Wir preisen dich Gott. Du nimmst uns an. Du sprichst uns gerecht. Du tröstest uns durch Jesus Christus, unseren Freund und Bruder, unseren Herrn und Heiland.
Durch ihn hast du uns zur Freiheit befreit.
Durch ihn schenkst du deiner Kirche den Heiligen Geist, dass wir dein Evangelium verkündigen.
Durch ihn rufst du uns in deine Wahrheit
und weckst Taten der Liebe.
Darum preisen wir dich mit allen deinen Geschöpfen.
Darum singen wir dir und bekennen ohne Ende.

… (Abendmahl)
Vaterunser

Sooft wir von dem Brot essen und aus dem Kelch trinken, verkündigen wir den Tod und die Auferstehung unseres Herrn, bis dass er kommt in Herrlichkeit.

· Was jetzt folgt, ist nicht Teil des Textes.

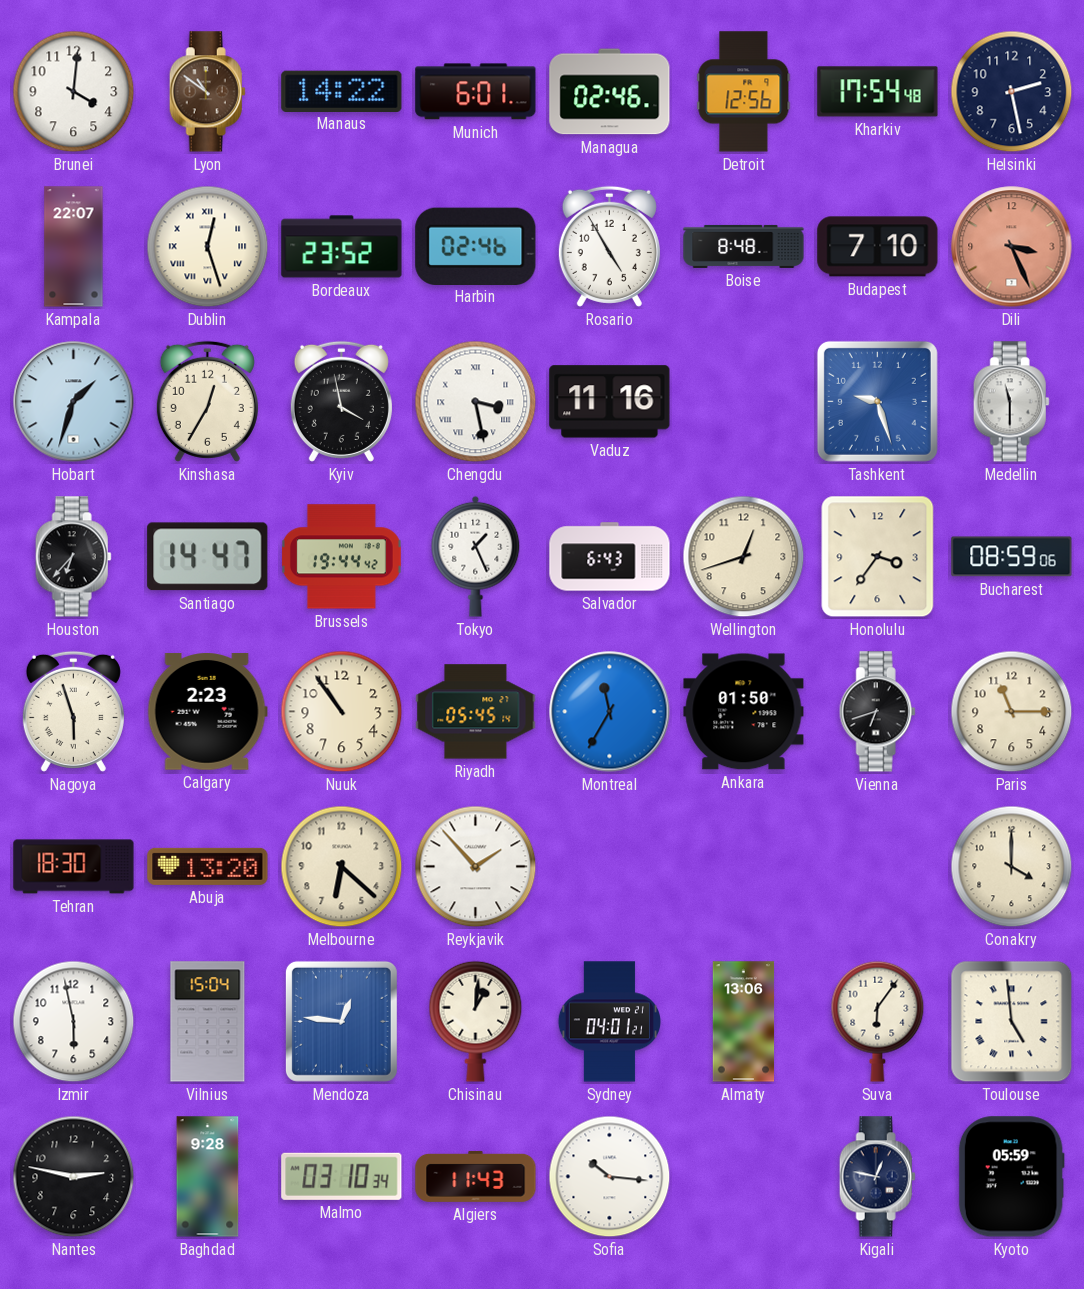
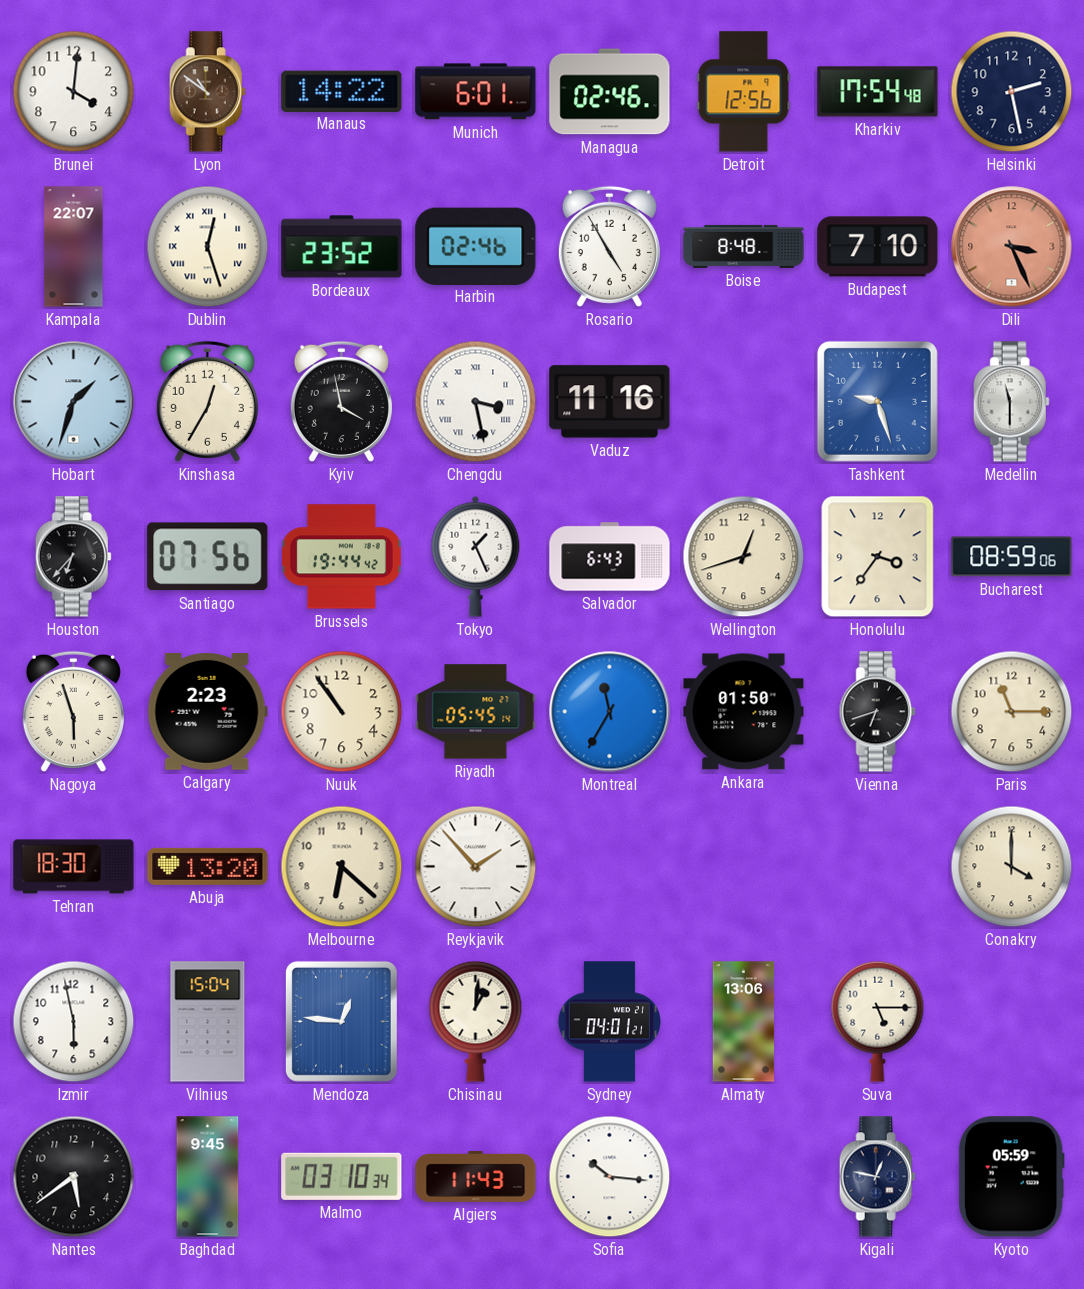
Santiago: 14:47 -> 07:56
Suva: 6:06 -> 5:15
Toulouse: 4:59 -> none
Nantes: 2:47 -> 5:39
Baghdad: 9:28 -> 9:45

Unsere leeren Hände hast du gefüllt, du unser Gott.
Wir leben aus deiner Barmherzigkeit und wir danken dir für deine Güte.
Sieh uns gnädig an. Wir bleiben einander vieles schuldig.
Wir gehen oft hart und erbarmungslos miteinander um.
Lehre uns zu vergeben, wie du uns vergibst.
Hilf uns, Unrecht und Fehler zu benennen, ohne den anderen klein zu machen.
Hilf uns, die zu sehen, die mit Unrecht und Schuld nicht fertig werden.
Wir bitten dich für Ehepaare und Familien,
für Geschwister und Freunde, für Kollegen und Klassenkameraden, dass wir abbauen, was uns trennt, dass wir keine und keinen allein lassen, dass wir einander nicht wieder und wieder alte Schuld vorwerfen.
Wir bitten für unser Land um Frieden in einer Zeit voller Spannungen und schwerer Aufgaben, dass nicht neue Mauern zwischen uns entstehen.
Wir bitten um Frieden für die Menschen in Israel, in Gaza, und in der ganzen Region, Frieden für die Menschen in der Ukraine, Schritte zum Frieden überall, wo Menschen einander das Leben zur Hölle machen. Wir bitten für die Geiseln der Hamas und ihre Angehörigen. Wir bitten um Weisheit und Mut zu Frieden für uns alle.